The pandemic forecasts in the United States were very grim. Experts were predicting that 60-70 percent of the population would ultimately be infected resulting in over 1.5 million deaths in just a few months. People on social media were in an absolute panic. Stories about empty shelves and runs on toilet paper were everywhere. Those who tried to refute these doomsday predictions were shouted down and eventually silenced.
And yet, the science on the virus was very clear. Disease severity was age-stratified. Extreme measures would not drive it away and would cause a tremendous amount of collateral damage. Even if the worse-case scenarios were true, it was extremely important that we take measures based on evidence.
But eventually, the cry to “do something” became overwhelming, and the costs no longer mattered. Trying to calm people with wisdom about infectious disease became nearly pointless. Germophobia swept through society and political culture.

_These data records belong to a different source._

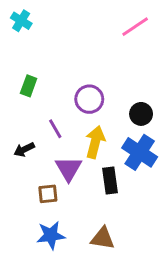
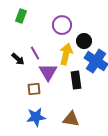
black circle: (141, 114) -> (84, 41), moved
purple line: (55, 129) -> (35, 53), moved
black arrow: (24, 149) -> (18, 59), turned -112

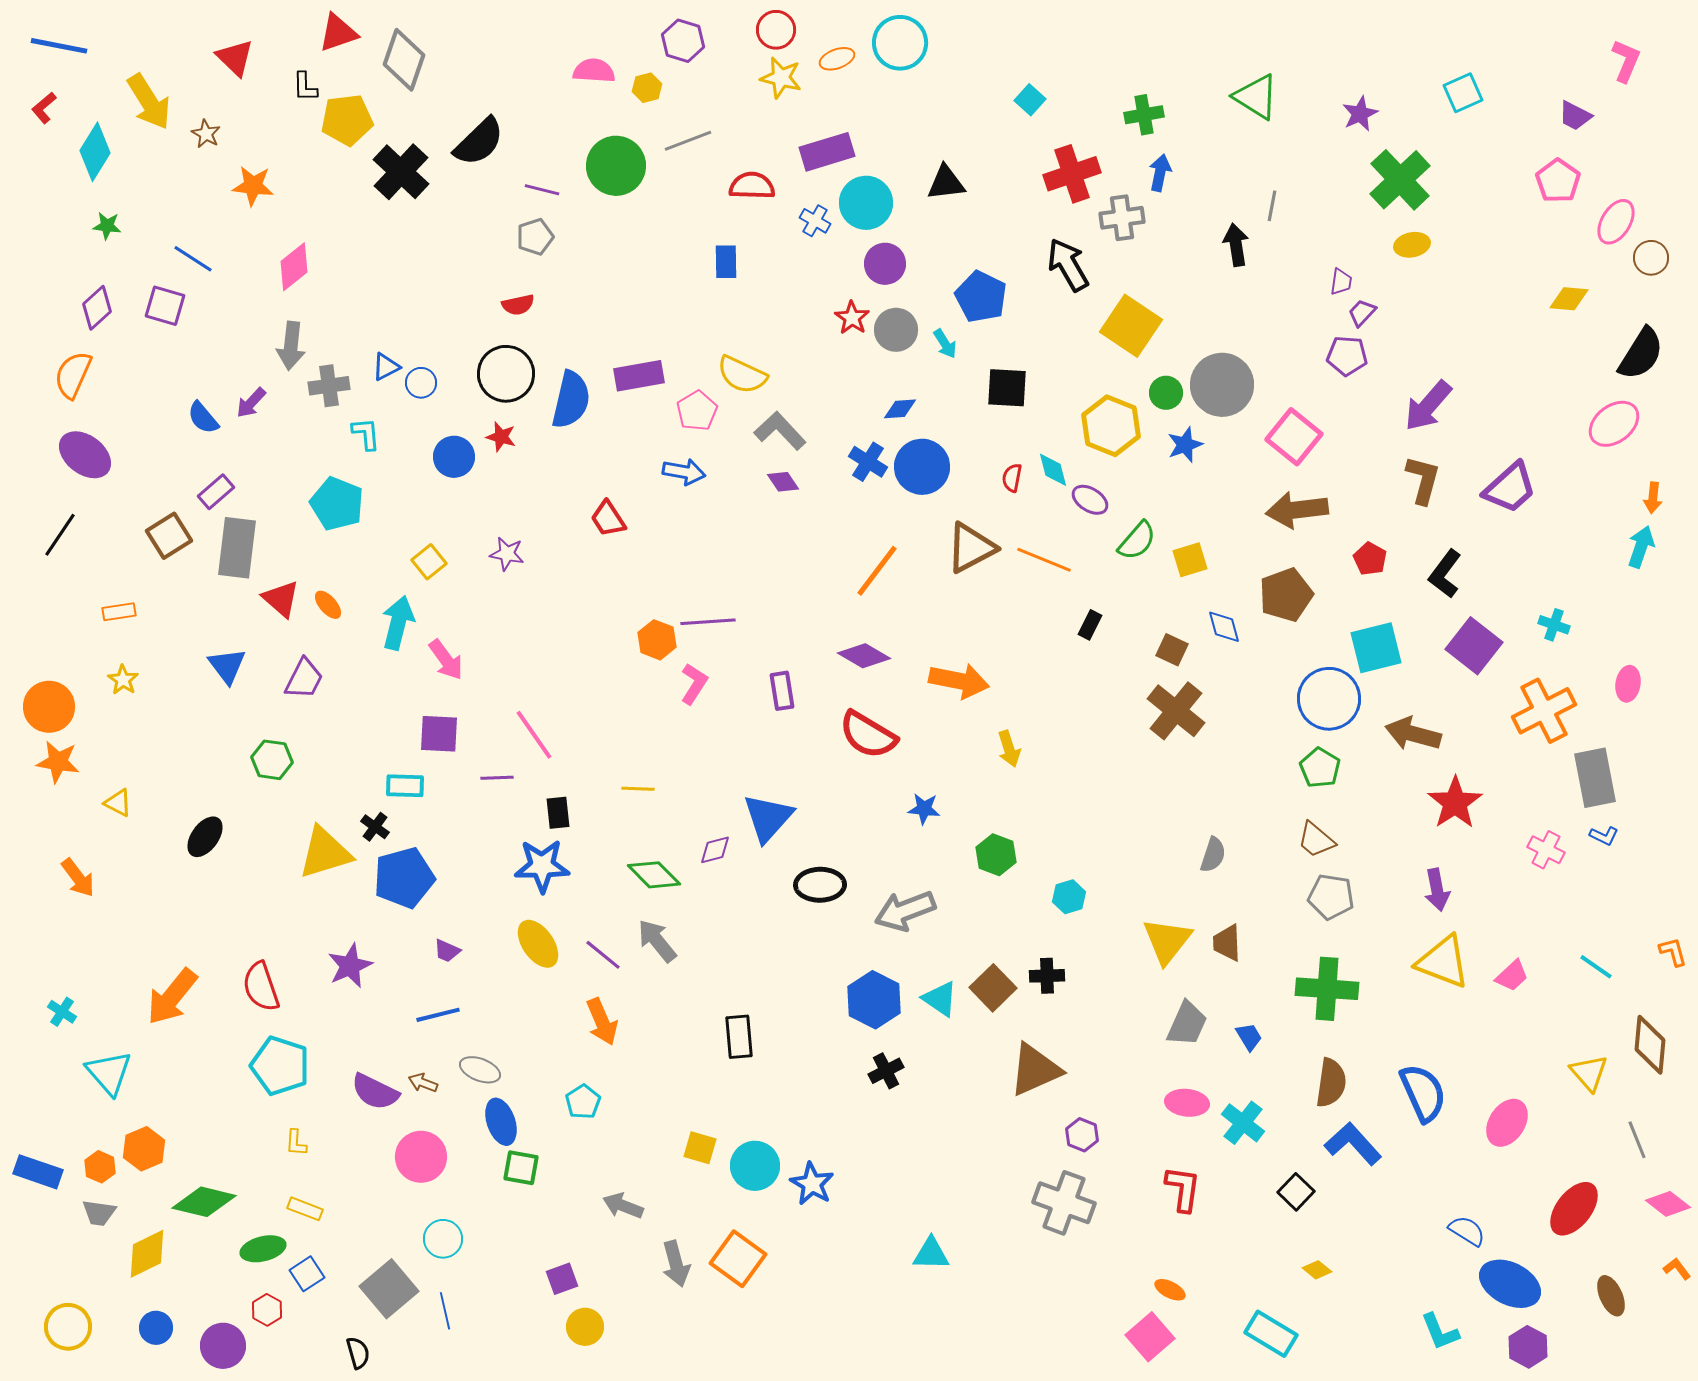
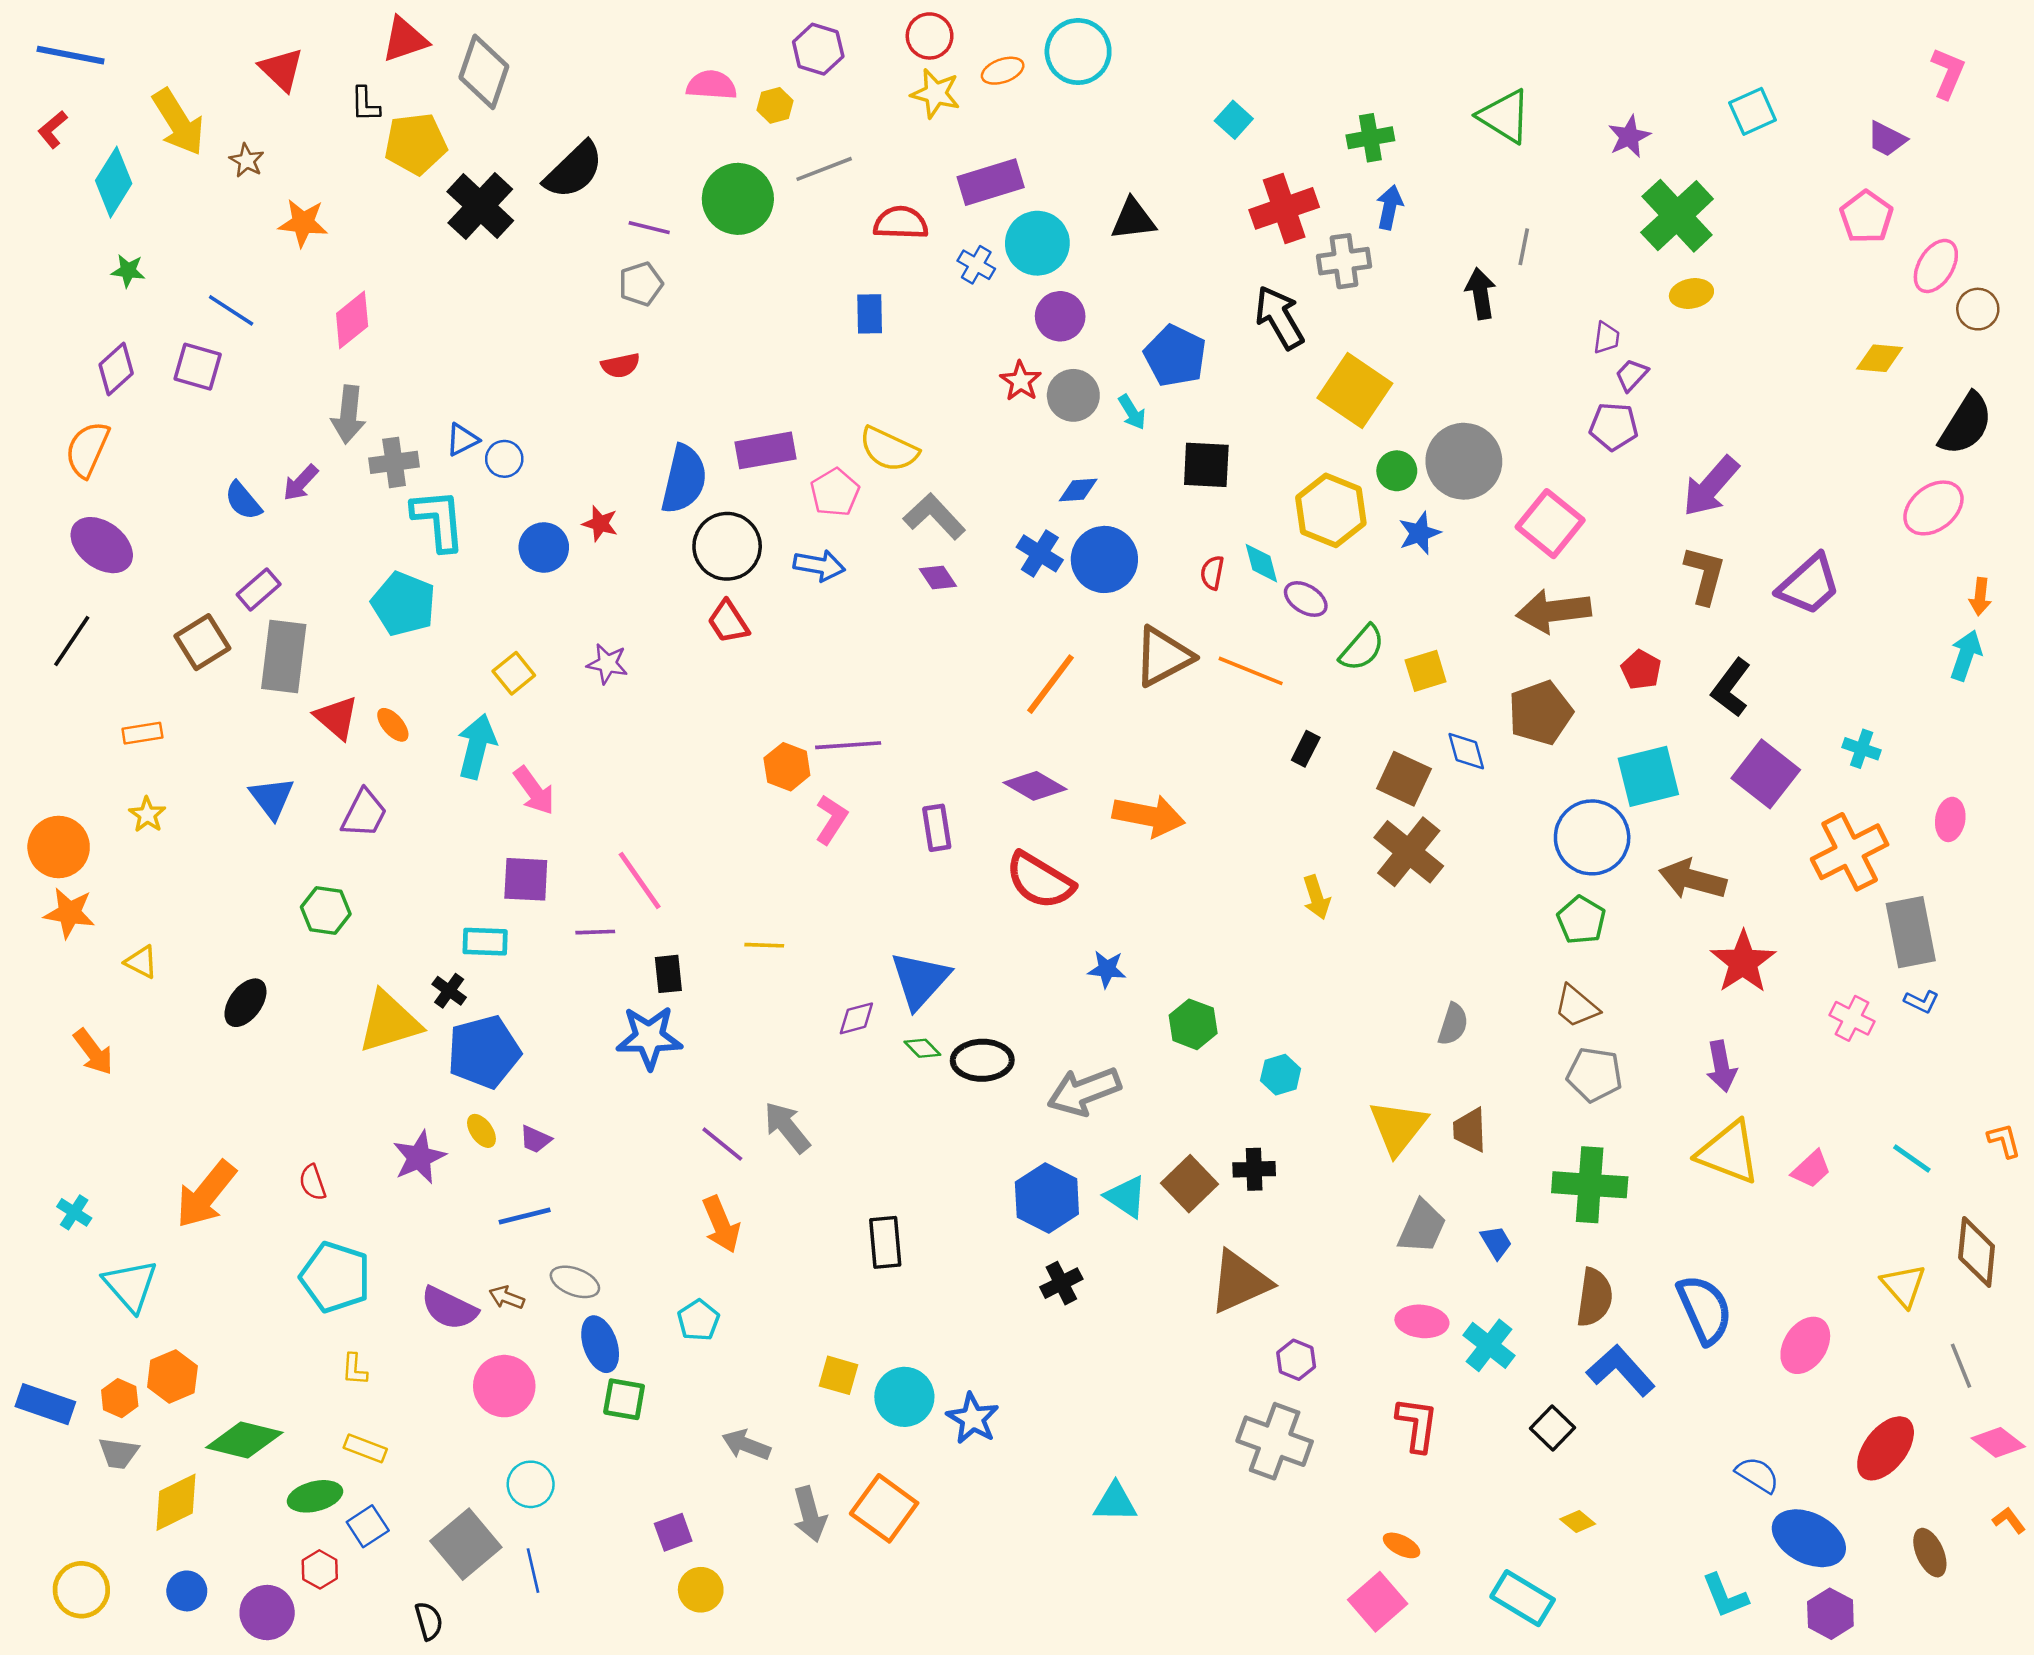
black circle: (506, 374) -> (727, 546), moved
cyan L-shape: (366, 434) -> (438, 520), size x1.6
brown square: (1172, 650) -> (1404, 779), size x1.4
yellow arrow: (1009, 749) -> (1316, 897), moved
green diamond: (654, 875) -> (922, 1048), moved, size x0.6
yellow ellipse: (538, 944) -> (481, 1131), moved, size x0.6
red semicircle: (261, 987) -> (313, 1182), size x0.6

Hardly anyone wanted to hear the truth that microbes are everywhere, and they cannot be avoided. There are an estimated 6x10^30 bacterial cells on Earth at any given time. By any standard, this is a huge amount of biomass, second only to plants, and exceeding that of all animals by more than 30-fold.
To live at peace with the microbial kingdom requires trained immune systems, as George Carlin said years ago. That means exposure and the protection of normal social functioning even under pandemic conditions with a new virus.
Many books have been and will be written about pandemic response mistakes, and that’s a good thing. There can’t possibly be enough reflection on what went wrong—otherwise we will be doomed to follow the same path, or an even worse one, next time. This book argues that the safety-at-all-costs culture will continue to result in counterproductive policies until it is challenged at its root.
How did people in our communities and around the world get to the point of hysteria over a pandemic with a clear age-stratified and comorbidity-amplified morality? Why were young and healthy people with very little risk for disease and death treated as if they were a grave danger to others?
It was always pointless to try to stop much less eradicate this virus. We’ve evolved with pathogens and need to learn to live with them without imposing mass psychological, social, economic, and public-health damage.